An acquisition by Lockheed Martin or Raytheon is highly likely within 24 months.
2️⃣ Key Ward – AI for Aerospace & Automotive Engineering
Berlin-based Key Ward is developing AI-powered engineering software that accelerates the design and simulation of aerospace and automotive systems. By automating complex engineering processes, Key Ward’s AI allows defense and commercial aircraft manufacturers to optimize performance faster than ever.
Funding Trajectory:
Pre-Seed Round: €1M led by Wellstreet VC (2024)
Defense Partnerships: Actively working with a European aerospace manufacturer on AI-driven aircraft simulation.
Expected Valuation Growth: 5x in the next 12 months
Why It’s Important:
Aerospace giants are investing heavily in AI-powered engineering automation.
Startups in this space are prime M&A targets because their software can scale rapidly.
Key Ward is already in stealth conversations with major defense investors.
3️⃣ Saronic – Autonomous Maritime Defense Systems
Saronic is one of the most promising startups in autonomous naval operations. Its AI-driven unmanned surface vessels (USVs) are designed for coastal defense, anti-submarine warfare, and military logistics. With maritime security becoming a top defense priority, Saronic’s technology is positioned for rapid adoption.
Funding Trajectory:
Total Raised: Undisclosed (Stealth mode)
Defense Partnerships: Working with a NATO-aligned naval research division.
Expected Valuation Growth: 6x post-first major military contract
Why It’s Important:
Unmanned maritime defense is a $10B+ growth market.
Saronic is already testing its AI-powered vessels in classified military trials.
An acquisition by a defense contractor or strategic investment from a private equity firm is highly likely.
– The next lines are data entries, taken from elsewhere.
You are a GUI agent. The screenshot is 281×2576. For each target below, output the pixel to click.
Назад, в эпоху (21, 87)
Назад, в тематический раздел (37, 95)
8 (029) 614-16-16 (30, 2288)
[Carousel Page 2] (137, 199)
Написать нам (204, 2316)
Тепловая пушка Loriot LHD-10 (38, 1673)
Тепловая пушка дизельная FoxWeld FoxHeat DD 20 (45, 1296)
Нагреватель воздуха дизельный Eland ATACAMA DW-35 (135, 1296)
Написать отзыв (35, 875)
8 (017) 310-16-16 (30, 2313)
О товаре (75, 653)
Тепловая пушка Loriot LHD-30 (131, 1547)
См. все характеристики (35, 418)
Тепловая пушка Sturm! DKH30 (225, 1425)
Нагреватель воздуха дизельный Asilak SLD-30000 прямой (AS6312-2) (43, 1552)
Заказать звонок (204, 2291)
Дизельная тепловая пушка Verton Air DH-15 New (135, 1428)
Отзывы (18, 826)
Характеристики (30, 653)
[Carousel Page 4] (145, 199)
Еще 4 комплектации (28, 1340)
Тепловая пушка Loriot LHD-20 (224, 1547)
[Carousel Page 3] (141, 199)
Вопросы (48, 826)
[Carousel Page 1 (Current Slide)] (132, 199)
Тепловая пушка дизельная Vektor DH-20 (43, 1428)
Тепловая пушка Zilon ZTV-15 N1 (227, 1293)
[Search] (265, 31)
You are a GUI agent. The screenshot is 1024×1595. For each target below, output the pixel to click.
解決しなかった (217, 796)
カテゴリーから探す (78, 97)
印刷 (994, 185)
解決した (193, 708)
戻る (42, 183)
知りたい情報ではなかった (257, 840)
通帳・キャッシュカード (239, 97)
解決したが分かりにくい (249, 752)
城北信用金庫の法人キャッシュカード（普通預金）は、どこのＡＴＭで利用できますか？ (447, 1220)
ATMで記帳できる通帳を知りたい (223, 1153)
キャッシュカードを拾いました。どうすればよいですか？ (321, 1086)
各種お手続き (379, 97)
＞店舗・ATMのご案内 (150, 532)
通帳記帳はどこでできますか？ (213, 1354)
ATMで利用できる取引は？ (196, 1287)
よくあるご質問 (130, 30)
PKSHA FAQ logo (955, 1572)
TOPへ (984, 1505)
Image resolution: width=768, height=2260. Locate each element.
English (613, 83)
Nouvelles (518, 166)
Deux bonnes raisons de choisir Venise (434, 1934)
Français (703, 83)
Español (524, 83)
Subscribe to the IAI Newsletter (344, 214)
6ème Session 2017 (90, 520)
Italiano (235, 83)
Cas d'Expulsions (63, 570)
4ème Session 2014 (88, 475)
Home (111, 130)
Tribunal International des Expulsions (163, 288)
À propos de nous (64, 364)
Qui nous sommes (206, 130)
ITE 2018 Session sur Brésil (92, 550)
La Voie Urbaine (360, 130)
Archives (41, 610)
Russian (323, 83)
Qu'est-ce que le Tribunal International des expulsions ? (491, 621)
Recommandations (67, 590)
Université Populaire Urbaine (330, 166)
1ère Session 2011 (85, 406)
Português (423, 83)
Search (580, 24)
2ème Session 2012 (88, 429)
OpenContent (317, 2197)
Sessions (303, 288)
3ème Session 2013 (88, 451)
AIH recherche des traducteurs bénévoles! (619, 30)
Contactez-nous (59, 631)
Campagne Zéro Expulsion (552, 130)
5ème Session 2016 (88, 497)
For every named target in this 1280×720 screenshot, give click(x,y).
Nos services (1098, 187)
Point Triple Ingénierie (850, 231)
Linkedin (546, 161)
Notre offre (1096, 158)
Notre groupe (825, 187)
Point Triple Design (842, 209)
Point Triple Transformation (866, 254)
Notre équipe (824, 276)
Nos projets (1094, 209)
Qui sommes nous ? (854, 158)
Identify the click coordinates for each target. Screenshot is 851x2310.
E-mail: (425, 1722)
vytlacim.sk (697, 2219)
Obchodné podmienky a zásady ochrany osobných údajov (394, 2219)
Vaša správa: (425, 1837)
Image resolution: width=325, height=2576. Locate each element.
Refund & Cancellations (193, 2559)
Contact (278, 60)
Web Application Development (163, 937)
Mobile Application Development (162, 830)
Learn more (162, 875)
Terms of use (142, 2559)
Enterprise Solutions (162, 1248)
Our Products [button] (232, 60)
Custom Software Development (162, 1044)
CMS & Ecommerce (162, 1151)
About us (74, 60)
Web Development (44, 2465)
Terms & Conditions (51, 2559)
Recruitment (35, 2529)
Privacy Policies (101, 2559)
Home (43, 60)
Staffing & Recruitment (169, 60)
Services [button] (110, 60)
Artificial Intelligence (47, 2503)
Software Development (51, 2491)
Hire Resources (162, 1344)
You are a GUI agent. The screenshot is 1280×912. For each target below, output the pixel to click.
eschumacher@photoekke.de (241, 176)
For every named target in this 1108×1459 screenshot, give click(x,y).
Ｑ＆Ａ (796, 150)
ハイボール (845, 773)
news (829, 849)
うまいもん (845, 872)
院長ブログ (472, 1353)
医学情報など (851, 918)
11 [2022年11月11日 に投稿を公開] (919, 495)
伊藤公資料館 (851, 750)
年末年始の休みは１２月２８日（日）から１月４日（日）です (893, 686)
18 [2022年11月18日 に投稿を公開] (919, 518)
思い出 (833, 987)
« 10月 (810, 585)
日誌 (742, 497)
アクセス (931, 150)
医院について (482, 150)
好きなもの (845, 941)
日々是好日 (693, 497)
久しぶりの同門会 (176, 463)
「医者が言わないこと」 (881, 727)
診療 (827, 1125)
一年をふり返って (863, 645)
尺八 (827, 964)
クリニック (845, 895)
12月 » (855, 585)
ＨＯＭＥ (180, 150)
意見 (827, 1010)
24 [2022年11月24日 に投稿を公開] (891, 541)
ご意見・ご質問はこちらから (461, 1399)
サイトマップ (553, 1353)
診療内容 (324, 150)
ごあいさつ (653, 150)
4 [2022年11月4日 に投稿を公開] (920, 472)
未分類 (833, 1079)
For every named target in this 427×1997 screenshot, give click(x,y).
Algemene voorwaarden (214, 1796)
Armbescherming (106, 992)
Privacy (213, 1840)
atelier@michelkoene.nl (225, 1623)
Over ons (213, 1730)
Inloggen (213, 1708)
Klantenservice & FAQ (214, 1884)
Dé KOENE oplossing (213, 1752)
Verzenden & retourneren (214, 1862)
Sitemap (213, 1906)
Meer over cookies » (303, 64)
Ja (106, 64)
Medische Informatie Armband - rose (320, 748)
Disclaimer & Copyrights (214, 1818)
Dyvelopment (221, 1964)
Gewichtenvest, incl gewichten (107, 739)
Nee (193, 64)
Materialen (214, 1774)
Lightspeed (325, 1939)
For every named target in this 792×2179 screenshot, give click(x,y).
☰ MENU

How Investors Can Track These Early-Stage Startups Before M&A
The deeptech investment cycle is shifting. Investors who focus only on Series B+ startups are missing the biggest opportunities. The smartest investors are tracking startups in the military R&D pipeline before they become acquisition targets.
Here’s how to get ahead:
Follow government defense grants and innovation programs—these signal which startups are getting early validation.
Track stealth-mode startups landing early-stage contracts with defense agencies.
Watch for startups in military pilot programs—these companies will land major contracts within 12 months.
Key Insight: The startups that private equity firms and defense contractors will acquire in 2026-27 are being funded by military R&D programs today. Investors who position themselves early will secure the best valuations and fastest exits.
Final Thought: The Deeptech Defense Pipeline Is Where Real Exits Start
Most investors track deeptech when it’s already hitting later-stage venture rounds or M&A deals. The smarter play is getting in before these companies become known acquisition targets.
The best signals for future deeptech unicorns aren’t in VC term sheets—they’re in military R&D budgets, stealth contracts, and government pilot programs.
This is the intelligence you won’t find anywhere else—only here.